Pass a **site URL** (the sitemap is found automatically) or a **direct sitemap URL**. It handles **sitemap-indexes** (sites that split their sitemap into many files) by following each child sitemap, and if there's no sitemap at all it falls back to a polite, same-site **crawl**. It respects `robots.txt`, identifies itself, and fetches one request at a time.

### Pair it: discover → extract → audit

This is the **discover** step of a clean "feed-your-AI" toolkit by **dataquarry**:

1. **Discover** — *this actor*: every URL of a site.
2. **Extract** — [`dataquarry/website-to-markdown`](https://apify.com/dataquarry/website-to-markdown): turn those URLs into clean, LLM-ready Markdown.
3. **Audit** — [`dataquarry/website-seo-metadata-checker`](https://apify.com/dataquarry/website-seo-metadata-checker): SEO & metadata for each page.

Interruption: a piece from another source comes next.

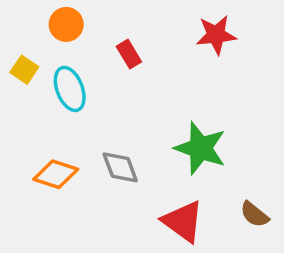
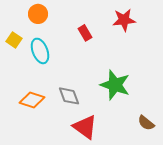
red rectangle: (129, 54) -> (85, 33), moved
red triangle: (183, 221) -> (85, 127), moved

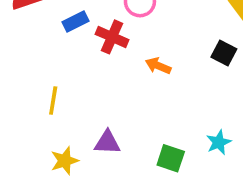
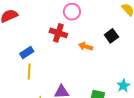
blue rectangle: (76, 22) -> (27, 52), moved
black square: (224, 53) -> (111, 36), moved, turned 32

Also see the [dataquarry OSM place-data scrapers](https://apify.com/dataquarry) and free guides at [openplacedata.com](https://openplacedata.com).

### Clean & honest

Reads only public `sitemap.xml`/`robots.txt` and (in fallback) public pages; respects `robots.txt`; sends a descriptive User-Agent; no logins, no PII. Missing values are `null`, never guessed.

### FAQ

**Do I need an API key?** No — give it a URL and run it. It's free.

**What if the site has no sitemap?** It crawls the site's own links (same-domain, bounded) so you still get a URL list.

**Does it handle huge sitemap-indexes?** Yes — it follows child sitemaps up to the `maxSitemaps` and `maxResults` caps you set.

# Actor input Schema

## `startUrls` (type: `array`):

Site URLs (e.g. https://example.com) or direct sitemap URLs. For a site, the sitemap is auto-discovered via robots.txt and /sitemap.xml.

## `maxResults` (type: `integer`):

Maximum number of URLs to return.

## `crawlFallback` (type: `boolean`):

If a site has no sitemap, discover URLs by crawling its same-site links instead.

## `maxCrawlPages` (type: `integer`):

Hard cap on pages visited when using the crawl fallback.

## `maxSitemaps` (type: `integer`):

Hard cap on sitemap files fetched (sitemap-indexes can reference many).

## `respectRobotsTxt` (type: `boolean`):

In crawl-fallback mode, skip URLs disallowed by robots.txt for our user-agent.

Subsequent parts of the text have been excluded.